Il passaggio successivo – l’azzeramento dell’esecutivo – è politicamente forte e tatticamente utile: anticipa possibili misure “normalizzatrici” da parte di FIFA o AFC e apre la porta a un Congresso elettivo a breve termine. Le dimissioni collettive, spiegano dalla federazione, puntano a “ripristinare la fiducia” tra tifosi, stakeholder e partner commerciali, oltre che a rassicurare i calciatori del vivaio sull’equità dei percorsi di selezione.
Il regolamento sull’eleggibilità internazionale si fonda su alcuni paletti chiari: cittadinanza effettiva, nascita del calciatore o di genitore/nonno nel Paese che intende rappresentare, oppure residenza prolungata in caso di naturalizzazione senza legami familiari. La FIFA considera la falsificazione documentale una violazione cardinale perché altera la sostanza, non solo la forma, del diritto a vestire una maglia nazionale. Nel motivare la conferma delle sanzioni, il Comitato d’Appello ha richiamato proprio il rischio sistemico per l’integrità delle competizioni. Il caso malese, più di altri, illumina due frontiere critiche: la competizione tra federazioni per individuare talenti “eleggibili” nella diaspora, con il confine sottile fra scouting genealogico e forzature documentali; la capacità degli apparati federali di assicurare controlli incrociati con le autorità civili dei Paesi d’origine, prima che la palla arrivi ai tribunali sportivi.

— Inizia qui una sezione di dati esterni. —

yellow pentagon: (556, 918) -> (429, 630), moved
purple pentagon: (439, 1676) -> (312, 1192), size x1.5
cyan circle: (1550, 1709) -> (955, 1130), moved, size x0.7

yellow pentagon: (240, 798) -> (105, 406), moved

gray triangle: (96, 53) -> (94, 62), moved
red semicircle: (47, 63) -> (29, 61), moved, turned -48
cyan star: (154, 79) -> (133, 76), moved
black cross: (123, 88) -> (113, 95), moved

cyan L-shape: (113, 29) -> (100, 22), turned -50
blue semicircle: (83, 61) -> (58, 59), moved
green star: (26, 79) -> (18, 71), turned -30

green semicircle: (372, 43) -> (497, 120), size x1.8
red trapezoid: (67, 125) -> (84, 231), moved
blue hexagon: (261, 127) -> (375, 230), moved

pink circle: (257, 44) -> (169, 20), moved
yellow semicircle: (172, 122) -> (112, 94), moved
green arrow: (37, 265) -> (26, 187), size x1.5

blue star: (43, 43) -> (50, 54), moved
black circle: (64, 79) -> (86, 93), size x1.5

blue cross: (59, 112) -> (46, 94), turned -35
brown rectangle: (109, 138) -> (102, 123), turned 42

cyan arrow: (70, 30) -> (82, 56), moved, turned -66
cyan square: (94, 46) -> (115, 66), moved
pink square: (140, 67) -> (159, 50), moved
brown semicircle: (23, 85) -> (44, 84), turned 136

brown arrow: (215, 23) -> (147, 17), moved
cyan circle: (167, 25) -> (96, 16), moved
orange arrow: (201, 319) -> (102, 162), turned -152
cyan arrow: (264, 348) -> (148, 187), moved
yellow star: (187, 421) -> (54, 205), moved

La lezione che arriva da Kuala Lumpur è più ampia della cronaca giudiziaria-sportiva:. Lla trasparenza documentale non è un orpello, ma un presidio competitivo: un club o una nazionale che violano (o non presidiano) le regole si espongono a sanzioni sportive ed economiche che bruciano i risultati tecnici. Servono procedure standard condivise con AFC e FIFA per i casi di heritage, con obbligo di verifiche consolari sugli atti di nascita dei parenti indicati come “ponte genealogico”. Lla distinzione tra cittadinanza civile e eleggibilità sportiva va comunicata meglio: avere un passaporto non significa automaticamente poter giocare per quella nazionale. Le federazioni devono dotarsi di un risk officer o di un’unità di compliance indipendente, in grado di fermare pratiche dubbie prima che diventino scandali. Non è un caso che la AFC abbia già segnalato la disponibilità ad affiancare la FAM in una revisione dei processi. Se da questa crisi uscirà un modello di governance più solido – replicabile anche in altre federazioni – la Malesia potrebbe trasformare un colpo durissimo in una riforma-pilota per la regione.
Il calcio malese aveva intravisto in questi sette profili la scorciatoia verso una competitività immediata. L’ha pagata carissima in termini di reputazione: 450.000 dollari di multa, 12 mesi di sospensione (oggi congelati), un esecutivo che lascia dopo 11 mesi, un Paese che si interroga su come coniugare ambizione e regole. Ma le crisi, quando costringono a guardare in faccia le proprie fragilità, possono diventare un punto di svolta. Se la FAM saprà tradurre questa caduta in un sistema di controlli rigoroso, in procedure trasparenti e in una cultura della verifica che preceda – e non insegua – il risultato, la Malesia potrà tornare a vincere con un merito che nessun ricorso metterà in discussione.
Per ora resta l’immagine di quelle porte che si chiudono alle 12:37 del 28 gennaio 2026. E l’eco di una domanda semplice, inevitabile: quanto vale una vittoria, se per ottenerla si rischia di compromettere le regole che rendono il gioco credibile?